HBO’s “Divorce” examines the messy and exhausting process of ending a marriage, with a specific brand of comedic neuroses. Sarah Jessica Parker (“All Roads Lead to Rome”) and Thomas Haden Church (“Cardboard Boxer”) co-star as Frances and Robert, a couple whose slow drift apart from one another leads to an aggressive and hostile feud, playing out with upper-middle class suburban flare. But what would otherwise be a contrived narrative of divorce is elevated with sharp writing and well-timed comedic performances. While Parker is refreshingly better than her usual melodramatic self, Church carries the show, being both sincere, comedically vindictive and a nimble wordsmith.

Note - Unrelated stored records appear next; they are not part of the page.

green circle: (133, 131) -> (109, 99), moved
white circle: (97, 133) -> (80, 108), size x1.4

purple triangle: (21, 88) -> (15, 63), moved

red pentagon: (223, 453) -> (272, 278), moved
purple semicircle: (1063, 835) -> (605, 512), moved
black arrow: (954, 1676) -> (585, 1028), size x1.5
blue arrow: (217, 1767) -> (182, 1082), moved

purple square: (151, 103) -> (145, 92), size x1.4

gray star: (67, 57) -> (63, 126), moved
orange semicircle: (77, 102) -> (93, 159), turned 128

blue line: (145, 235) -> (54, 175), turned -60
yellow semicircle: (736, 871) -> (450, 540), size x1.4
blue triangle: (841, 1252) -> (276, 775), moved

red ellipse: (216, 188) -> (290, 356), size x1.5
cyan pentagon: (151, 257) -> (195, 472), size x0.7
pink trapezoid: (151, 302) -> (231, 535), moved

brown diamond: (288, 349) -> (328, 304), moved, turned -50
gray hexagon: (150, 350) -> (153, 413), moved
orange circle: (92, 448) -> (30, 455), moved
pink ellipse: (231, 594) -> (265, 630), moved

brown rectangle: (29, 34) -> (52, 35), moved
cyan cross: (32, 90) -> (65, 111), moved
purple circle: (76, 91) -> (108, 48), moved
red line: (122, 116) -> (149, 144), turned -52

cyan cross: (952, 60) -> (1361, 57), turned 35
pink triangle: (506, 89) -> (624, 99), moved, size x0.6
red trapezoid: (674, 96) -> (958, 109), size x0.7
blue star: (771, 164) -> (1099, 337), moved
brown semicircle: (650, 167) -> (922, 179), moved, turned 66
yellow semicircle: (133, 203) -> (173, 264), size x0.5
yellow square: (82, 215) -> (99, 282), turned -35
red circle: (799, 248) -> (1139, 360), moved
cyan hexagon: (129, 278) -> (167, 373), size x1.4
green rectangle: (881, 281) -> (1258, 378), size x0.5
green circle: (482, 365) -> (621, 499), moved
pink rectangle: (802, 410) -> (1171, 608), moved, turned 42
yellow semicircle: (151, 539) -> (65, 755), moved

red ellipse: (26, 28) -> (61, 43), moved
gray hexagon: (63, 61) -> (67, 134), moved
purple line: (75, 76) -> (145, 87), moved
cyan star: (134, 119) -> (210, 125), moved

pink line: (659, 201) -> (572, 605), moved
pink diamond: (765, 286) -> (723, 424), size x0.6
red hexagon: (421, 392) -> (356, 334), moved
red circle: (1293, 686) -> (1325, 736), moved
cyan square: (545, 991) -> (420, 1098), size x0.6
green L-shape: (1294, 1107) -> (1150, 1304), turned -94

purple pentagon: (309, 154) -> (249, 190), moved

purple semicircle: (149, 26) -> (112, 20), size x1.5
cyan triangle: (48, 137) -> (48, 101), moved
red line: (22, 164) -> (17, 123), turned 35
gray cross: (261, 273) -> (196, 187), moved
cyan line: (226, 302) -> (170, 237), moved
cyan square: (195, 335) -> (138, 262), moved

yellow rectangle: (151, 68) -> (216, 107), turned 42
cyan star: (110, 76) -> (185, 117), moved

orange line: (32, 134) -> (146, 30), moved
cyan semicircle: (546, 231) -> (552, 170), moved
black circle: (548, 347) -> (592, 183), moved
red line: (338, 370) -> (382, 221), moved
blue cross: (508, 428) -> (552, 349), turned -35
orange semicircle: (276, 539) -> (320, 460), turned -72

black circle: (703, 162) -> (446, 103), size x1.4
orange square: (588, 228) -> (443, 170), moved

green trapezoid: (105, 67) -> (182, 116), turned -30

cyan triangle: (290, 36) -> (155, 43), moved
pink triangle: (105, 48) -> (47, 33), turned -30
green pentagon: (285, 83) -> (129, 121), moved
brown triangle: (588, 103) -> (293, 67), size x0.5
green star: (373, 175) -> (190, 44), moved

“Divorce” is preoccupied with the process of separation — the lengthy back and forth that involves spouses, children and friends. Season one showed that this awkward and unique process is rich in comedic material and psychological explorations into what it looks like when a 10-year marriage quickly crumbles. With honesty and sentimentality, the season showed that Frances and Robert could still have moments of sweetness among moments of chaos and acid. It was an entertaining, funny and candid portrayal of a broken marriage that doesn’t break cleanly.
Unfortunately, season two is a shadow of its former self. The change became evident in the first episode, when Robert shaved his notorious mustache and effectively transformed from the sharp lead to a sort of melted, pathetic skin sack. Parker also lost her momentum, fading back into the breathy theatrical act that works in “Sex and the City” and nowhere else.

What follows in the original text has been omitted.